Last Updated: Sunday, June 13, 2010 - 15:39

New Delhi: The Home Ministry has declined to
make public the number of phone tapping authorisations given
by it to different security agencies in recent years saying
even "generic" information about the working of such units is
exempt from the transparency law.

The ministry refused to provide the number of clearances
given by the Home Secretary to different enforcement,
intelligence and security agencies during last five years
citing confidentiality clauses of the RTI Act.

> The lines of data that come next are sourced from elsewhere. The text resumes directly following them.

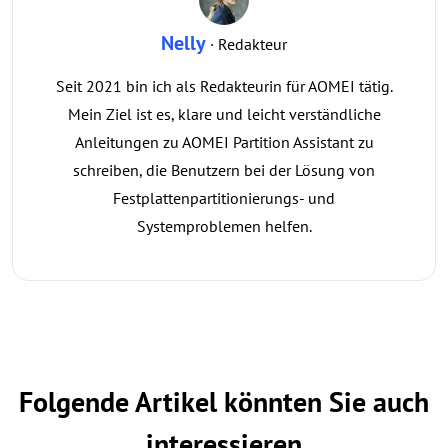
Nelly
· Redakteur
Seit 2021 bin ich als Redakteurin für AOMEI tätig.
Mein Ziel ist es, klare und leicht verständliche
Anleitungen zu AOMEI Partition Assistant zu
schreiben, die Benutzern bei der Lösung von
Festplattenpartitionierungs- und
Systemproblemen helfen.
Folgende Artikel könnten Sie auch
interessieren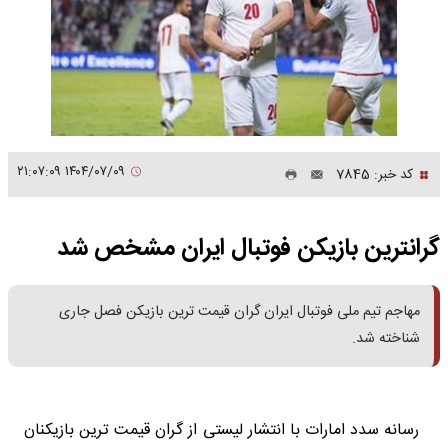
۱۴۰۴/۰۷/۰۹ ۲۱:۰۷:۰۹
کد خبر: 7845
گرانترین بازیکن فوتبال ایران مشخص شد
مهاجم تیم ملی فوتبال ایران گران قیمت ترین بازیکن فصل جاری
شناخته شد.
رسانه سدد امارات با انتشار لیستی از گران قیمت ترین بازیکنان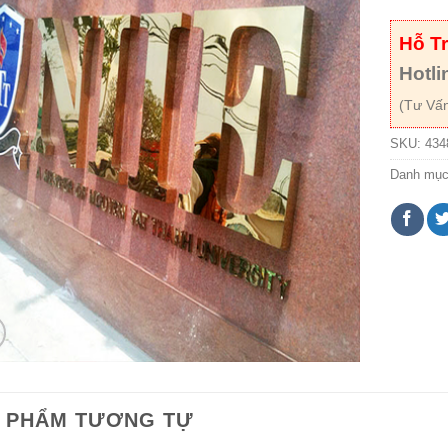
Hỗ T
Hotli
(Tư Vấn
SKU:
434
Danh mụ
 PHẨM TƯƠNG TỰ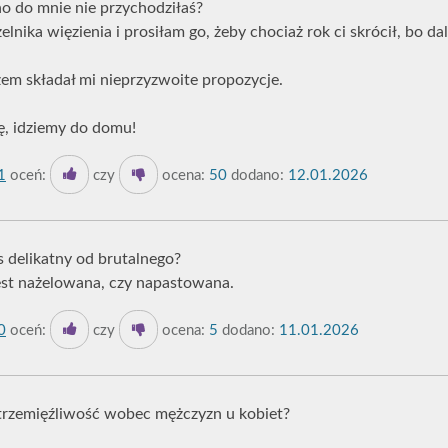
o do mnie nie przychodziłaś?
nika więzienia i prosiłam go, żeby chociaż rok ci skrócił, bo dali
zem składał mi nieprzyzwoite propozycje.
ię, idziemy do domu!
1
oceń:
czy
ocena:
50
dodano:
12.01.2026
s delikatny od brutalnego?
jest nażelowana, czy napastowana.
0
oceń:
czy
ocena:
5
dodano:
11.01.2026
strzemięźliwość wobec mężczyzn u kobiet?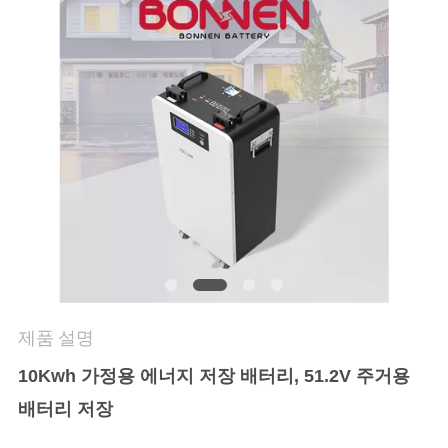
연
락
처
뉴
스
사
이
제품 설명
트
10Kwh 가정용 에너지 저장 배터리, 51.2V 주거용
배터리 저장
맵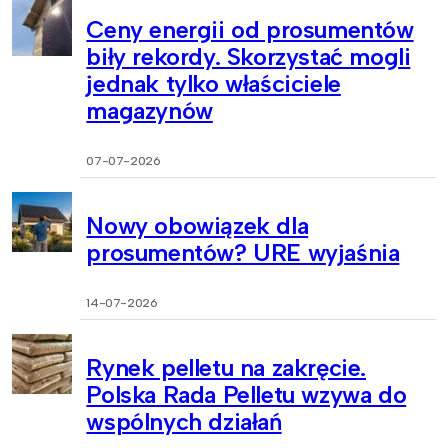
Ceny energii od prosumentów
biły rekordy. Skorzystać mogli
jednak tylko właściciele
magazynów
07-07-2026
Nowy obowiązek dla
prosumentów? URE wyjaśnia
14-07-2026
Rynek pelletu na zakręcie.
Polska Rada Pelletu wzywa do
wspólnych działań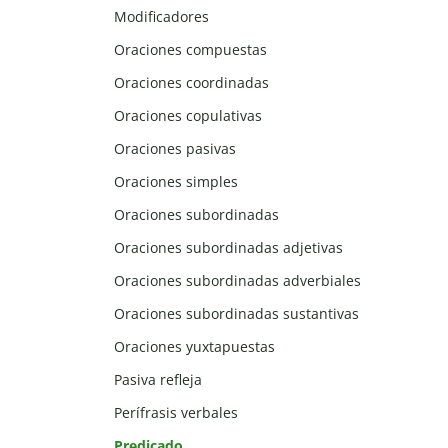
Modificadores
Oraciones compuestas
Oraciones coordinadas
Oraciones copulativas
Oraciones pasivas
Oraciones simples
Oraciones subordinadas
Oraciones subordinadas adjetivas
Oraciones subordinadas adverbiales
Oraciones subordinadas sustantivas
Oraciones yuxtapuestas
Pasiva refleja
Perífrasis verbales
Predicado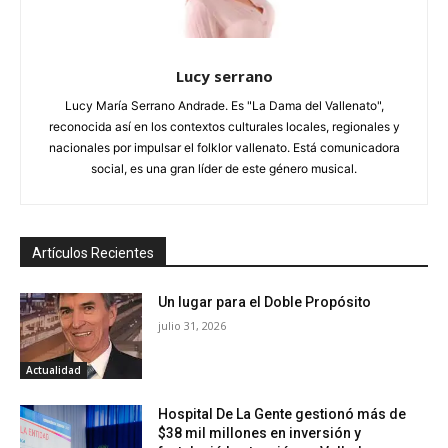
Lucy serrano
Lucy María Serrano Andrade. Es "La Dama del Vallenato",
reconocida así en los contextos culturales locales, regionales y
nacionales por impulsar el folklor vallenato. Está comunicadora
social, es una gran líder de este género musical.
Artículos Recientes
Un lugar para el Doble Propósito
julio 31, 2026
Actualidad
Hospital De La Gente gestionó más de
$38 mil millones en inversión y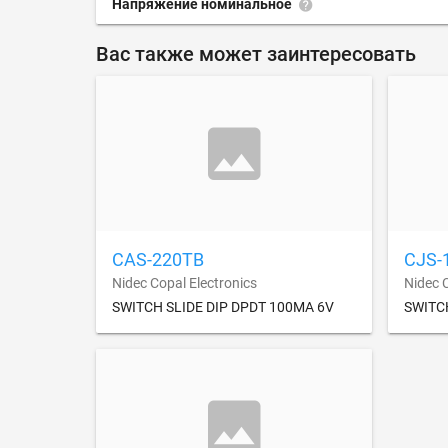
Напряжение номинальное
Вас также может заинтересовать
CAS-220TB
CJS-
Nidec Copal Electronics
Nidec 
SWITCH SLIDE DIP DPDT 100MA 6V
SWITC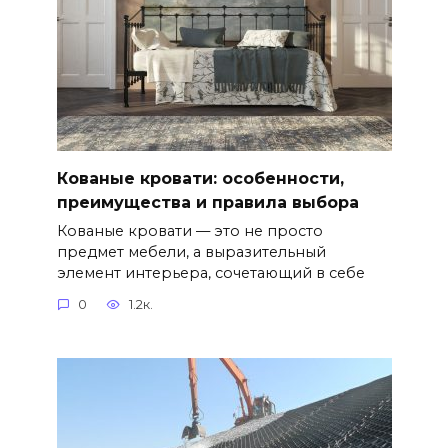
Кованые кровати: особенности,
преимущества и правила выбора
Кованые кровати — это не просто
предмет мебели, а выразительный
элемент интерьера, сочетающий в себе
0
1.2к.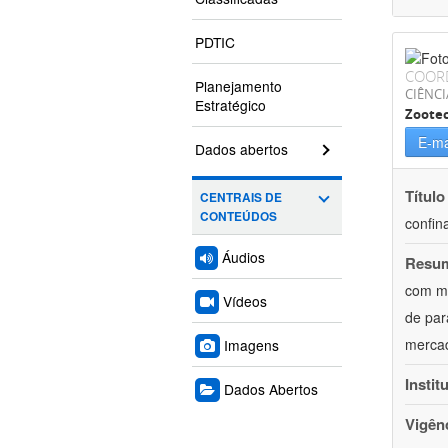
PDTIC
COOR
Planejamento
CIÊNCI
Estratégico
Zoote
E-ma
Dados abertos
Título
CENTRAIS DE
CONTEÚDOS
confin
Áudios
Resu
com mú
Vídeos
de par
mercad
Imagens
Instit
Dados Abertos
Vigên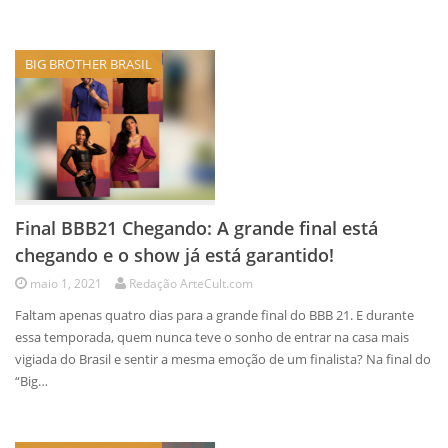
BIG BROTHER BRASIL
Final BBB21 Chegando: A grande final está
chegando e o show já está garantido!
maio 1, 2021
Redação ArteCult.com
Faltam apenas quatro dias para a grande final do BBB 21. E durante
essa temporada, quem nunca teve o sonho de entrar na casa mais
vigiada do Brasil e sentir a mesma emoção de um finalista? Na final do
“Big…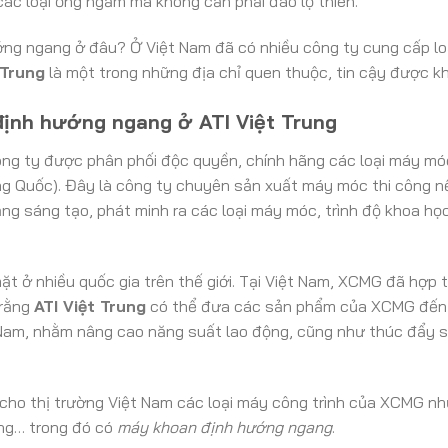
ác loại ống ngầm mà không cần phải đào lộ thiên.
ng ngang ở đâu? Ở Việt Nam đã có nhiều công ty cung cấp l
 Trung
là một trong những địa chỉ quen thuộc, tin cậy được 
ịnh hướng ngang ở ATI Việt Trung
ông ty được phân phối độc quyền, chính hãng các loại máy móc,
ng Quốc). Đây là công ty chuyên sản xuất máy móc thi công n
g sáng tạo, phát minh ra các loại máy móc, trình độ khoa họ
 ở nhiều quốc gia trên thế giới. Tại Việt Nam, XCMG đã hợp 
 rằng
ATI Việt Trung
có thể đưa các sản phẩm của XCMG đến 
t Nam, nhằm nâng cao năng suất lao động, cũng như thúc đẩy s
cho thị trường Việt Nam các loại máy công trình của XCMG n
ớng… trong đó có
máy khoan định hướng ngang
.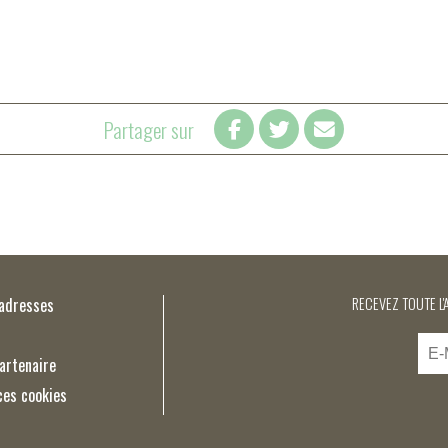
Partager sur
’adresses
RECEVEZ TOUTE L'
artenaire
ces cookies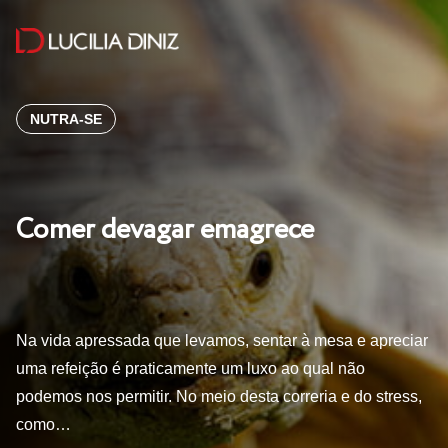
NUTRA-SE
Comer devagar emagrece
Na vida apressada que levamos, sentar à mesa e apreciar
uma refeição é praticamente um luxo ao qual não
podemos nos permitir. No meio desta correria e do stress,
como…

The denial comes even though RTI applicant Abhishek
Shukla had categorically mentioned that no details of the
surveillance but only the "number of permissions" by Home
Secretary needed to be disclosed.

"In as much as even generic data touches upon and is
reflective of the functioning of the security and intelligence
organisations, which in the legislative wisdom have been kept
outside the operation of the RTI Act, I find no cogent reason
to accept the appeal," Joint Secretary, Internal Security
Dharmendra Sharma said while rejecting the first appeal in
this regard.

The matter may now go to Central Information Commission
as a second appeal in this regard.

Under the Telegraph Act and the IT Act, each case of
monitoring of telephones or electronic communications has to
be approved by the Union Home Secretary personally and is
subject to review by an oversight committee chaired by the
Cabinet Secretary.

The Chief Information Commissioner, while hearing the
plea in the matter of disclosure of deliberations related to
Padma Awards, has made it clear that RTI Act exempts
communication from intelligence organisation to the government
but not other way round.

The Central Public Information Officer while refusing to
provide data about phone tapping clearances had cited section
of the law which exempt information which would prejudicially
affect the sovereignty and integrity of India, the security,
strategic, scientific or economic interests of the State,
relation with foreign State or lead to incitement of an
offence.

He also cited another section which allows withholding of
information which would endanger the life or physical safety
of any person or identify the source of information or
assistance given in confidence for law enforcement or security
purposes.

The third clause cited by him was that it would impede
the process of investigation or apprehension or prosecution of
offenders.

In the appeal against the decision, the RTI applicant had
argued that as the information is not specific about a person
or incident and deals only with the number of permissions
given, none of the sections cited by CPIO were applicable.